The Catholic Church in the Czech Republic, joint in the national Czech Episcopal Conference, comprises :
- a Latin hierarchy, consisting of two ecclesiastical provinces, each headed by a Metropolitan Archbishopric, with a total of six suffragan dioceses
- an Eastern Catholic (Byzantine Catholic) Apostolic Exarchate, covering the whole Czech Republic.

There are no other exempt Latin jurisdictions.

There is an Apostolic Nunciature to the Czech Republic as papal diplomatic representation (embassy-level).
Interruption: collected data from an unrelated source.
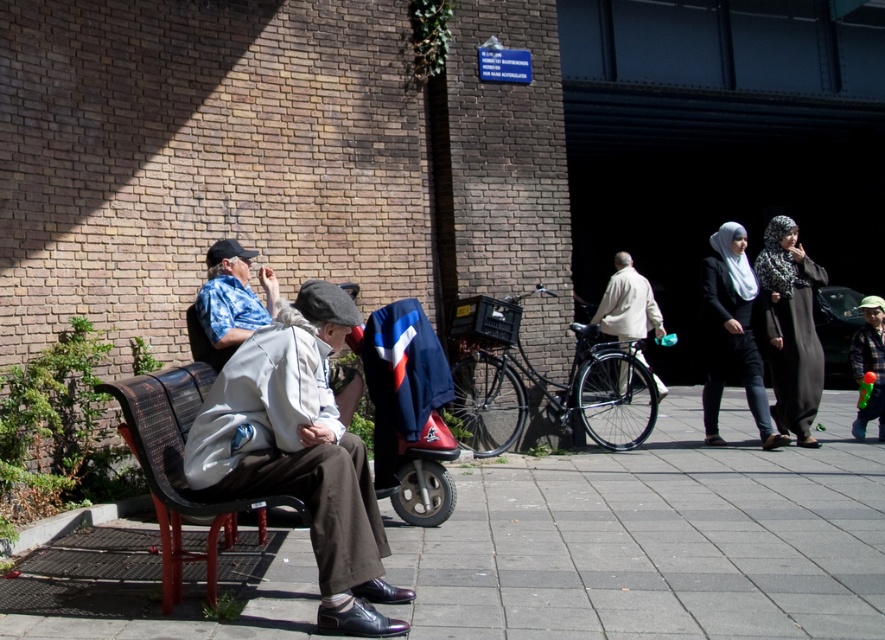 Question: Does white scarf at center appear on the left side of blue patterned shirt at left?

Choices:
 (A) no
 (B) yes

Answer: (A)

Question: Which point appears farthest from the camera in this image?

Choices:
 (A) (601, 307)
 (B) (807, 376)

Answer: (A)

Question: Observing the image, what is the correct spatial positioning of smooth concrete pavement at lower left in reference to light beige jacket at center?

Choices:
 (A) left
 (B) right

Answer: (A)

Question: Among these objects, which one is nearest to the camera?

Choices:
 (A) light beige jacket at center
 (B) white scarf at center
 (C) light gray fabric coat at center
 (D) dark gray textured abaya at right

Answer: (C)

Question: Which point is closer to the camera taking this photo?

Choices:
 (A) (237, 300)
 (B) (310, 445)
 (C) (750, 332)
 (D) (724, 595)

Answer: (B)

Question: Can you confirm if smooth concrete pavement at lower left is positioned below white scarf at center?

Choices:
 (A) yes
 (B) no

Answer: (A)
== Current Latin dioceses ==

=== Ecclesiastical Province of Bohemia (Prague) ===
- Metropolitan Archdiocese of Prague
  - Diocese of České Budějovice
  - Diocese of Hradec Králové
  - Diocese of Litoměřice
  - Diocese of Plzeň

=== Ecclesiastical Province of Moravia and Czech Silesia (Olomouc) ===
- Metropolitan Archdiocese of Olomouc
  - Diocese of Brno
  - Diocese of Ostrava-Opava

== Current Eastern Catholic jurisdiction ==
exempt, i.e. directly dependent on the Holy See

=== Ruthenian Catholic Church ===
Byzantine Rite
- Apostolic Exarchate in the Czech Republic

== Defunct jurisdictions ==
All Latin

=== Titular See ===
One Episcopal titular bishopric : Diocese of Litomyšl

=== Other ===
- Apostolic Administration of Český Těšín (merged into Metropolitan Archdiocese of Olomouc)

== See also ==
- List of Catholic dioceses (structured view)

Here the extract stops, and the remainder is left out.